Israel’s military failed the nation, but that won’t end Israeli militarism
Haim Bresheeth-Žabner
Haim Bresheeth-Žabner
The bitterness and determination to bring down his government had galvanised more than half of the country. Remarkably the protests were joined by former officers from the army, Mossad and Shabak, as well as employees of leading high-tech companies which make up the backbone of the Israeli military industrial complex (MIC).
It looked like Netanyahu would fall within months. As all eyes were focused on a much-awaited verdict of the Supreme Court on one of his government’s judicial legislation changes, no one was paying much attention to Gaza. Despite intelligence warnings from Egypt, Hamas’s attack on October 7 came as a surprise.
To fully comprehend the shock it inflicted on the Israeli society, one needs to go back to the point of creation of the Israeli nation.
A nation-building institution
The building of the Israeli army started well before the creation of Israel. The Zionist leadership in British-ruled Palestine was well aware of the need for a modern military force to take the land from its indigenous population.
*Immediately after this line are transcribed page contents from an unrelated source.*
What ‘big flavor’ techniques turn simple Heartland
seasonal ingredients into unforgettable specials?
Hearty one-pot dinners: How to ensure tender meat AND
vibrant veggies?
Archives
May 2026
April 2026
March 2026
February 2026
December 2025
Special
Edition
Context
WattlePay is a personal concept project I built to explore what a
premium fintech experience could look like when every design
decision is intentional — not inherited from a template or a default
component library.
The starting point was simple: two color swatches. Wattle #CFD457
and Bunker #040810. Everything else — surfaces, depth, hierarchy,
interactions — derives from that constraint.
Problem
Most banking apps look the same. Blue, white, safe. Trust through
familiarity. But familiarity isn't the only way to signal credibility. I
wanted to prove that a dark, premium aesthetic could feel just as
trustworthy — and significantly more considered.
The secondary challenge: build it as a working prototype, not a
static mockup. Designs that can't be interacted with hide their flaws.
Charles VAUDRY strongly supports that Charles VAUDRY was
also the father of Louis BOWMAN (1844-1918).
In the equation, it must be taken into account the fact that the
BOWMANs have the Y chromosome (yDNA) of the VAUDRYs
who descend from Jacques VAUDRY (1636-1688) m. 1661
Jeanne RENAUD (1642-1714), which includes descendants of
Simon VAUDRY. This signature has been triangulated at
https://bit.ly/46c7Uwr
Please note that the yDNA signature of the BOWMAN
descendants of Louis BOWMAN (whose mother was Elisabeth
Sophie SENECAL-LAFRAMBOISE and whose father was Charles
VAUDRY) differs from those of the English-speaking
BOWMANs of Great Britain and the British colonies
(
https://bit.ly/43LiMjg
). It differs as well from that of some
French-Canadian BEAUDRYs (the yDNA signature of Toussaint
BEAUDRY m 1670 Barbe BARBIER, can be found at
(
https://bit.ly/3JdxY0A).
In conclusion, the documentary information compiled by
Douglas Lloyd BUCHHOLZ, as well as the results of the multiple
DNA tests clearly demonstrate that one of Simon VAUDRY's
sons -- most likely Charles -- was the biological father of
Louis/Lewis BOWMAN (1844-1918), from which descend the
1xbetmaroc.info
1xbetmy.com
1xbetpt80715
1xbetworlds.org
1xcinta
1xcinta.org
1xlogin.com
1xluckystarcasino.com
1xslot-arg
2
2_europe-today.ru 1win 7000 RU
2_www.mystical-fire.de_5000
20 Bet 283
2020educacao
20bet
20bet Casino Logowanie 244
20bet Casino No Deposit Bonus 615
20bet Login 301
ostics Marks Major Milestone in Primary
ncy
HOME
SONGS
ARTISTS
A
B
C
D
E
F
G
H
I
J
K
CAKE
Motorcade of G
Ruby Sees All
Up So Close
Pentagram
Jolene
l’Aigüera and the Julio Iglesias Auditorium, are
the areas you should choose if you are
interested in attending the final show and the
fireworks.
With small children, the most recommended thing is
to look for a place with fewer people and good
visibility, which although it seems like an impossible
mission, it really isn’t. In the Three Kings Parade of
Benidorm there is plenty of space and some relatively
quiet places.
Zionist organisations controlled less than 7 percent of the Palestinian territories as late as 1946.
Throughout the 1920s and 1930s, three competing organisations – Haggana, Irgun and Lehi – secretly and illicitly trained and armed tens of thousands of fighters and built rudimentary but efficient armament plants. By the end of the 1948 Arab-Israeli war, their ranks swelled to 120,000 troops, as thousands of British soldiers who had fought in World War II and survivors of Nazi Germany’s death camps joined them.
During the 1948 war, this formidable force easily defeated the few thousand untrained irregulars from Palestine and the rather inferior forces from the surrounding Arab polities – Jordan, Egypt, Syria and Iraq. As a result, some 750,000 Palestinians were expelled while the new state of Israel came to control 78 percent of Palestine.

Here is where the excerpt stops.